Cardiovascular Kidney Metabolic (CKM) syndrome, an alarming, intricate interplay of lifestyle and the influence of globalisation on health, is fast becoming a silent, global killer. It begins insidiously, often marked by a gradual rise in body weight and waist circumference that soon escalates into obesity, setting off a chain reaction in the body. Major organs such as the heart, the kidneys, liver and blood vessels bear the brunt, leaving those affected vulnerable to a startling risk — premature death.

In Tamil Nadu, a State known for its strong public health framework, the markers of well-being, i.e., life expectancy, infant and maternal mortality, and deaths from infectious diseases, fare better than the national average. Yet, even here, a troubling transition is underway. The Global Burden of Disease (GBD) report starkly illuminates the mounting burden of non-communicable diseases (NCDs), which account for 69% of premature deaths and 68% of years lost to disability.

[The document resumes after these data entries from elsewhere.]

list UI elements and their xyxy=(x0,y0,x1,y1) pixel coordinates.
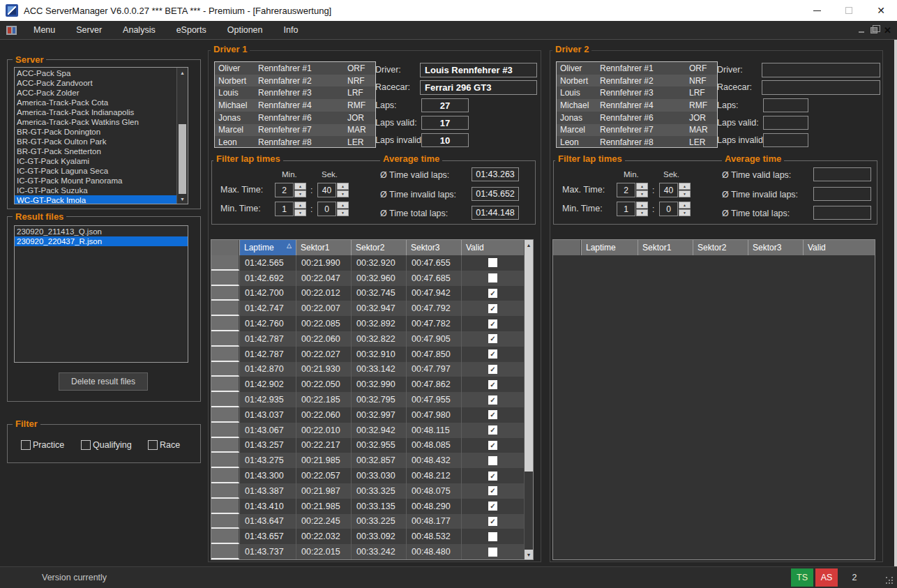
valid-checkbox[interactable] xyxy=(488,258,497,267)
valid-checkbox[interactable] xyxy=(488,273,497,282)
roster-row[interactable]: OliverRennfahrer #1ORF xyxy=(215,62,375,75)
valid-checkbox[interactable] xyxy=(488,532,497,541)
maximize-button[interactable] xyxy=(833,0,865,21)
column-header-sektor2[interactable]: Sektor2 xyxy=(693,240,748,255)
spin-down-icon[interactable]: ▼ xyxy=(337,190,349,197)
scrollbar-thumb[interactable] xyxy=(179,124,186,194)
column-header-sektor3[interactable]: Sektor3 xyxy=(406,240,461,255)
row-header-cell[interactable] xyxy=(211,255,239,271)
column-header-laptime[interactable]: Laptime xyxy=(581,240,638,255)
roster-row[interactable]: LouisRennfehrer #3LRF xyxy=(557,86,717,99)
max-time-sek-spinner[interactable]: 40 ▲▼ xyxy=(317,183,349,197)
valid-checkbox[interactable] xyxy=(488,456,497,465)
menu-item-analysis[interactable]: Analysis xyxy=(112,21,166,39)
spin-up-icon[interactable]: ▲ xyxy=(337,202,349,209)
list-item[interactable]: IC-GT-Pack Suzuka xyxy=(15,186,176,195)
valid-checkbox[interactable] xyxy=(488,548,497,557)
delete-result-files-button[interactable]: Delete result files xyxy=(59,372,148,391)
min-time-sek-spinner[interactable]: 0 ▲▼ xyxy=(659,202,691,216)
valid-checkbox[interactable]: ✓ xyxy=(488,502,497,511)
spin-down-icon[interactable]: ▼ xyxy=(636,209,648,216)
row-header-cell[interactable] xyxy=(211,316,239,331)
min-time-min-spinner[interactable]: 1 ▲▼ xyxy=(275,202,307,216)
resize-grip[interactable] xyxy=(886,577,894,585)
row-header-cell[interactable] xyxy=(211,468,239,483)
row-header-cell[interactable] xyxy=(211,377,239,392)
min-time-sek-spinner[interactable]: 0 ▲▼ xyxy=(317,202,349,216)
spin-up-icon[interactable]: ▲ xyxy=(294,183,306,190)
practice-checkbox[interactable]: Practice xyxy=(21,440,64,450)
roster-row[interactable]: JonasRennfahrer #6JOR xyxy=(557,112,717,124)
list-item[interactable]: America-Track-Pack Indianapolis xyxy=(15,107,176,117)
server-list-scrollbar[interactable]: ▲ ▼ xyxy=(176,68,188,204)
scroll-up-icon[interactable]: ▲ xyxy=(525,240,533,250)
column-header-laptime[interactable]: Laptime△ xyxy=(239,240,296,255)
list-item[interactable]: ACC-Pack Spa xyxy=(15,68,176,78)
lap-table-scrollbar[interactable]: ▲ ▼ xyxy=(524,240,533,559)
column-header-valid[interactable]: Valid xyxy=(461,240,524,255)
lap-row[interactable]: 01:42.78700:22.02700:32.91000:47.850✓ xyxy=(211,347,524,362)
column-header-sektor1[interactable]: Sektor1 xyxy=(296,240,351,255)
row-header-cell[interactable] xyxy=(211,423,239,438)
close-button[interactable]: ✕ xyxy=(865,0,897,21)
scroll-up-icon[interactable]: ▲ xyxy=(177,68,188,77)
max-time-min-spinner[interactable]: 2 ▲▼ xyxy=(617,183,649,197)
lap-row[interactable]: 01:42.90200:22.05000:32.99000:47.862✓ xyxy=(211,377,524,392)
list-item[interactable]: 230920_211413_Q.json xyxy=(15,227,188,236)
valid-checkbox[interactable]: ✓ xyxy=(488,441,497,450)
valid-checkbox[interactable]: ✓ xyxy=(488,334,497,343)
roster-row[interactable]: NorbertRennfahrer #2NRF xyxy=(557,75,717,87)
roster-row[interactable]: NorbertRennfahrer #2NRF xyxy=(215,75,375,87)
spin-down-icon[interactable]: ▼ xyxy=(679,190,691,197)
roster-row[interactable]: LouisRennfehrer #3LRF xyxy=(215,86,375,99)
mdi-close-button[interactable]: ✕ xyxy=(884,25,891,36)
lap-row[interactable]: 01:43.65700:22.03200:33.09200:48.532 xyxy=(211,529,524,544)
row-header-cell[interactable] xyxy=(211,347,239,362)
lap-row[interactable]: 01:42.78700:22.06000:32.82200:47.905✓ xyxy=(211,331,524,347)
row-header-cell[interactable] xyxy=(211,483,239,499)
valid-checkbox[interactable]: ✓ xyxy=(488,395,497,405)
spin-down-icon[interactable]: ▼ xyxy=(294,190,306,197)
lap-row[interactable]: 01:43.06700:22.01000:32.94200:48.115✓ xyxy=(211,423,524,438)
roster-row[interactable]: MarcelRennfehrer #7MAR xyxy=(557,124,717,137)
roster-row[interactable]: LeonRennfahrer #8LER xyxy=(215,136,375,148)
lap-row[interactable]: 01:42.76000:22.08500:32.89200:47.782✓ xyxy=(211,316,524,331)
scrollbar-thumb[interactable] xyxy=(525,250,533,472)
lap-row[interactable]: 01:43.73700:22.01500:33.24200:48.480 xyxy=(211,544,524,559)
valid-checkbox[interactable]: ✓ xyxy=(488,517,497,526)
qualifying-checkbox[interactable]: Qualifying xyxy=(81,440,132,450)
column-header-sektor1[interactable]: Sektor1 xyxy=(638,240,693,255)
roster-row[interactable]: MichaelRennfahrer #4RMF xyxy=(215,99,375,112)
valid-checkbox[interactable]: ✓ xyxy=(488,380,497,389)
row-header-cell[interactable] xyxy=(211,331,239,347)
lap-row[interactable]: 01:42.87000:21.93000:33.14200:47.797✓ xyxy=(211,362,524,377)
list-item[interactable]: IC-GT-Pack Laguna Seca xyxy=(15,166,176,176)
checkbox-icon[interactable] xyxy=(21,440,31,450)
list-item[interactable]: BR-GT-Pack Snetterton xyxy=(15,146,176,156)
spin-up-icon[interactable]: ▲ xyxy=(337,183,349,190)
scroll-down-icon[interactable]: ▼ xyxy=(525,550,533,559)
mdi-restore-button[interactable] xyxy=(870,27,877,33)
spin-up-icon[interactable]: ▲ xyxy=(636,183,648,190)
list-item[interactable]: 230920_220437_R.json xyxy=(15,236,188,246)
list-item[interactable]: IC-GT-Pack Kyalami xyxy=(15,156,176,166)
spin-up-icon[interactable]: ▲ xyxy=(679,183,691,190)
lap-row[interactable]: 01:43.25700:22.21700:32.95500:48.085✓ xyxy=(211,438,524,453)
row-header-cell[interactable] xyxy=(211,529,239,544)
row-header-cell[interactable] xyxy=(211,453,239,468)
column-header-valid[interactable]: Valid xyxy=(803,240,875,255)
menu-item-esports[interactable]: eSports xyxy=(166,21,217,39)
mdi-minimize-button[interactable] xyxy=(859,31,864,33)
max-time-sek-spinner[interactable]: 40 ▲▼ xyxy=(659,183,691,197)
menu-item-menu[interactable]: Menu xyxy=(23,21,66,39)
lap-row[interactable]: 01:43.41000:21.98500:33.13500:48.290✓ xyxy=(211,499,524,514)
row-header-cell[interactable] xyxy=(211,271,239,286)
menu-item-info[interactable]: Info xyxy=(273,21,308,39)
roster-row[interactable]: JonasRennfahrer #6JOR xyxy=(215,112,375,124)
spin-up-icon[interactable]: ▲ xyxy=(679,202,691,209)
lap-row[interactable]: 01:42.74700:22.00700:32.94700:47.792✓ xyxy=(211,301,524,316)
list-item[interactable]: WC-GT-Pack Imola xyxy=(15,195,176,204)
as-status-badge[interactable]: AS xyxy=(815,568,838,587)
race-checkbox[interactable]: Race xyxy=(148,440,180,450)
lap-row[interactable]: 01:43.03700:22.06000:32.99700:47.980✓ xyxy=(211,407,524,423)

According to the 2020 Tamil Nadu STEPS survey (the World Health Organization’s step wise approach for NCD surveillance), 28.5% of participants were overweight. Further, 11.4% had obesity, 33.9% had hypertension and 17.6% had diabetes. This epidemic echoes the findings of the National Family Health Survey (2019-21), which places India’s diabetes prevalence at 16.1% and obesity at a staggering 40.3%. Compounded by low awareness and poor glycemic control, especially among poorer communities, the result is an alarming public health crisis. In addition, hypertension — affecting 24% of men and 21% of women —remains inadequately managed, with less than one-fourth achieving target blood pressure control.

A new paradigm is essential. Without a shift in approach, the impact of the CKM syndrome on middle-aged individuals and on the economy at large will only deepen.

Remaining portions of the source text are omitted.